I feel like death. Did you die last night?
Nope. Ready for round 2. Fiesta!
unreal. Greatest comeback since Jesus
DUDE. I'm missing my big toenail. My bed has blood all over it. WHAT DID WE DO LAST NIGHT?
I don't know, but I chipped my tooth and I'm wearing different underwear.
Is there a "Plan B" app for my iphone?
Maybe if you date her you can take a dump on her
Ive given up on my natural charms. Im trying different accents till some girl wants to hook up with me.
do you ever get flashbacks of ppl you had sex with and just shudder at how gross they were/how drunk you were?
story of my life.
found out that hot proper business chick in my class A) did a bar crawl last 2 night and still showed up to class and B) is 19 and C) so not as proper as I thought D) is single. How the fuck does that work? Freaking superwoman.
How would I get in touch with Carly Rae Jepsen if I wanted to thank her for the loss of my virginity?
Ps I got my nipple pierced. You're just gonna have to accept me for the tool I am and I don't wanna hear any shenanigans.
it went ok. then he slept in a parking lot and took me out for a picnic the next day. boys are confusing.
I just figured out how I'm going to tie you to my bed.
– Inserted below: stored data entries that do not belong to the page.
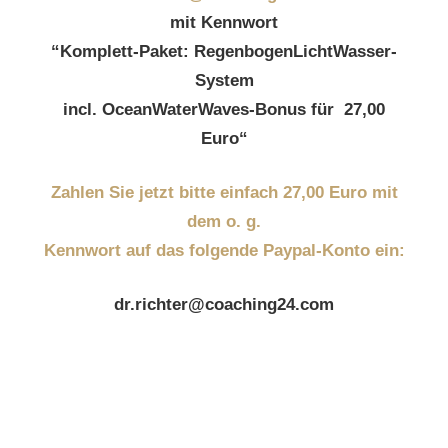
mit Kennwort
“Komplett-Paket: RegenbogenLichtWasser-
System
incl. OceanWaterWaves-Bonus für 27,00
Euro“
Zahlen Sie jetzt bitte einfach 27,00 Euro mit
dem o. g.
Kennwort auf das folgende Paypal-Konto ein:
dr.richter@coaching24.com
Hint: I may have to go to the auto parts store before you get here.
I just did shots of fireball with my dad in a car wash. How's your pregaming going?
Dude what is wrong with me. I'm like a strong independent woman and shit.
You said "I feel like a koala bear. Do you ever just feel like a koala bear?" This is your brain on drugs.
hey, cheif big dick, where the fuck are my panties.